Joe Gannascoli is taking a whack at charity work.
The East Rockaway actor — whose mobster character Vito Spatafore was killed in the sixth season of "The Sopranos" — has turned to helping deliver meals to hospital workers while the television and movie industries are shut down during the coronavirus pandemic.
The cause comes naturally to Gannascoli: A part-time chef who says he has cooked meals “all over the Island,” he said his sister-in-law and a niece are nurses. His niece, a nurse at Jacobi Medical Center in the Bronx, has returned to work after testing positive for the virus and recovering, he said.
“Whatever I can [do]," Gannascoli said in a telephone interview. "Seeing my sister-in-law go through it, what my niece goes through … I just hope it gets over and we catch a break.”
Gannascoli, 61, last week set up an online GoFundMe page to raise money so he could purchase meals and bring them to two Nassau County hospitals, Mercy Medical Center in Rockville Centre and Mount Sinai South Nassau hospital in Oceanside. By Wednesday he had raised $2,625, more than half of his goal of $5,000.

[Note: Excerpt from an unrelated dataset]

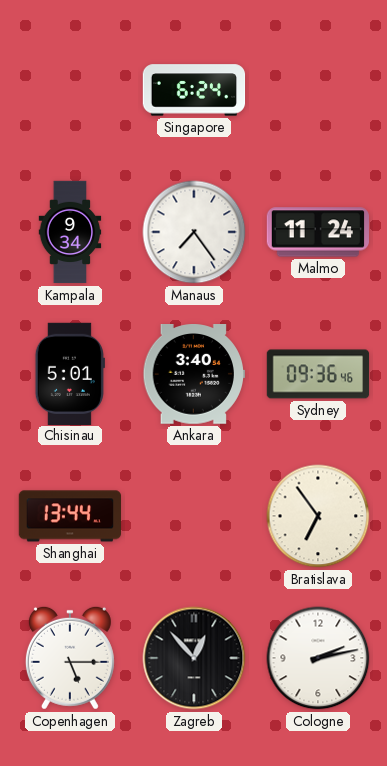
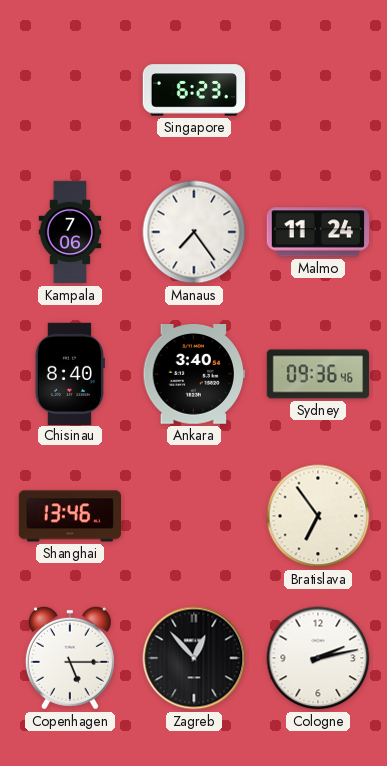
Singapore: 6:24 -> 6:23
Kampala: 9:34 -> 7:06
Chisinau: 5:01 -> 8:40
Shanghai: 13:44 -> 13:46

Gannascoli made his first delivery Wednesday, picking up a load of meals from Vincent's Clam Bar in Carle Place and bringing the food to Mercy Medical Center. On Thursday, he picked up meals from Villa Maria in East Rockaway and took them to Mount Sinai South Nassau.

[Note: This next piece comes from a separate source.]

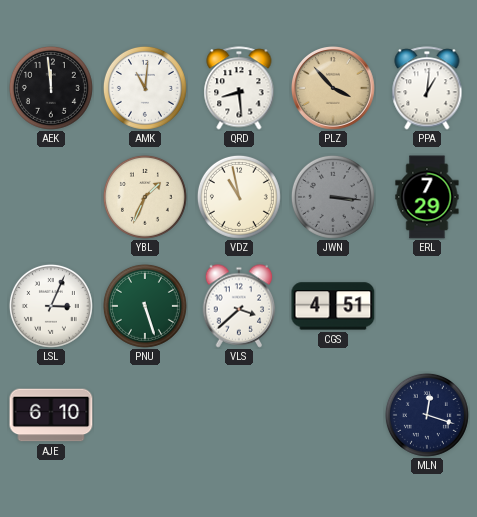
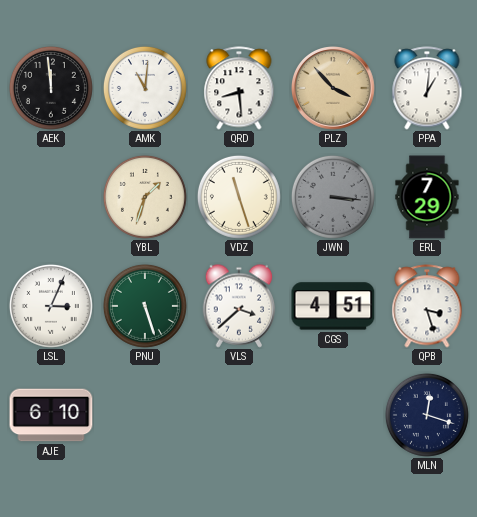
YBL: 1:34 -> 1:33
VDZ: 10:58 -> 11:27
QPB: none -> 3:27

The effort supports hospital staff fighting to save patients — and restaurants facing hard times amid lost business.
“Whatever little name that I have, if it attracts donations" it helps, Gannascoli said. "If I can attract the press to again help the restaurants … Even the restaurants are not all open. Some of them are not going to recover from this.”

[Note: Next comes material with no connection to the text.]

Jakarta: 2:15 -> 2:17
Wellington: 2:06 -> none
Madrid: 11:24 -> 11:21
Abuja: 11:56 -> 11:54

Eateries across Long Island — reduced to takeout and pickup operations — have leapt into local campaigns to help first responders, even as they cut staff and face uncertain futures.
Vincent's Clam Bar has lost some business due to COVID-19, but has not laid off staff, said director of marketing Anthony Gentile. Owners Bobby and Tony Marisi didn't hesitate when Gannascoli asked them to help, Gentile said.
“One of the joys of being involved with Vincent's in good times is a lot of our audience is an extended member of the family," Gentile said. "It’s natural for us to do this. It’s part of our M.O.”
Villa Maria has laid off more than half its staff of 40 as the restaurant switched to a takeout operation, said Pina Silva, daughter of owner Maria Zaino.
“We took a major hit, obviously," said Silva, 50. “We try to keep going as long as possible.”
The eatery is providing $500 worth of food funded by Gannascoli, “and obviously, we're going to add some other stuff as well," Silva said.
That includes a menu of grab-and-go pasta dishes and rolls prepared for harried doctors and nurses rushing to care for patients — “stuff that they could easily eat without having to [stop working],” she said.
And beside helping heroes on the front lines, it also helps Villa Maria stay in business.
“Oh, my God, yes, it helps a lot,” Silva said. “Every time we close the doors at night, we’re not sure if we’re going to open the next day.”